Now you might say that the instrumental criterion guides us in which propositions to entertain, and the epistemic criterion guides us in which probabilities to assign to those propositions, but I think this is still too simplistic. Many of our deepest and most instrumentally useful beliefs are not very well expressed in terms of probabilities at all. For example, many of us have a deep conviction that it is important to expose one’s beliefs to the test of prediction, or that it is important to iterate and get feedback when doing practical work, or that it is good to understand the problem before proposing solutions. We could assign probabilities to these maxims, but doing so just wouldn’t help us all that much, because these maxims are not best understood as claims about the structure of the world, but are more like helpful stories based on our experience of trying to get things done. Of course we refine these maxims in light of new evidence, but that refinement is not really about updating probabilities, or so it seems to me. Therefore I don’t think that this blurring of epistemic and instrumental rationality can be understood as merely selecting which propositions to entertain, and then assigning credences to those propositions. It is more that we are selecting these lossy compressions of our experience on the basis of the epistemic and instrumental criterions jointly.
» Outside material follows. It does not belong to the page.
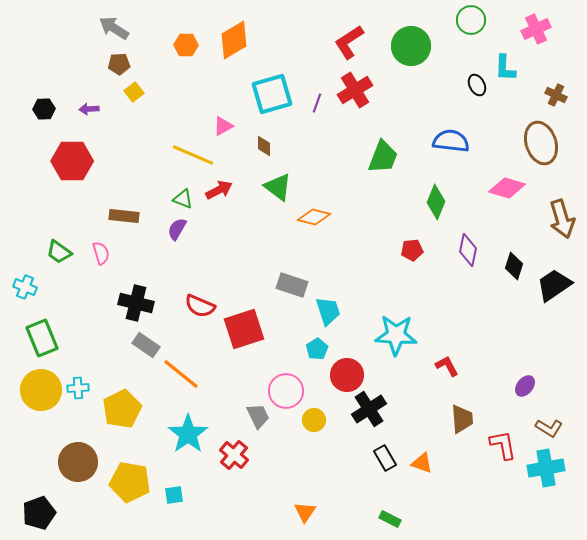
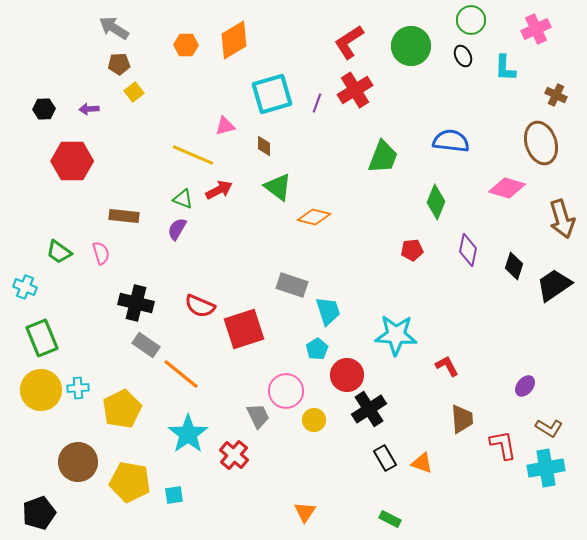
black ellipse at (477, 85): moved 14 px left, 29 px up
pink triangle at (223, 126): moved 2 px right; rotated 15 degrees clockwise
This essay began as commentary on AI governance, and has wound up in a discussion of embedded agency and knowledge, which is unsurprising since understanding the accumulation of knowledge is my main research project at the moment. Yet AI governance and embedded agency are actually deeply linked: in AI governance we face this question of how to lead our society towards a shared understanding of AI that elicits a response that helpfully mitigated existential risk. But it is very difficult to lead our society at all if we maintain this conceit of a virtuous consequentialist existing outside of it all, forming abstract beliefs and pulling strings. Investigating this does, in fact, lead us right to the heart of embedded agency and the issue of knowledge accumulation in finite minds. Hence we see the same thing that we’ve been seeing everywhere: that the more we investigate the nature of external intelligent systems, the more clearly we see that resolving the biggest problems facing our society requires a radical internal shift in our own minds.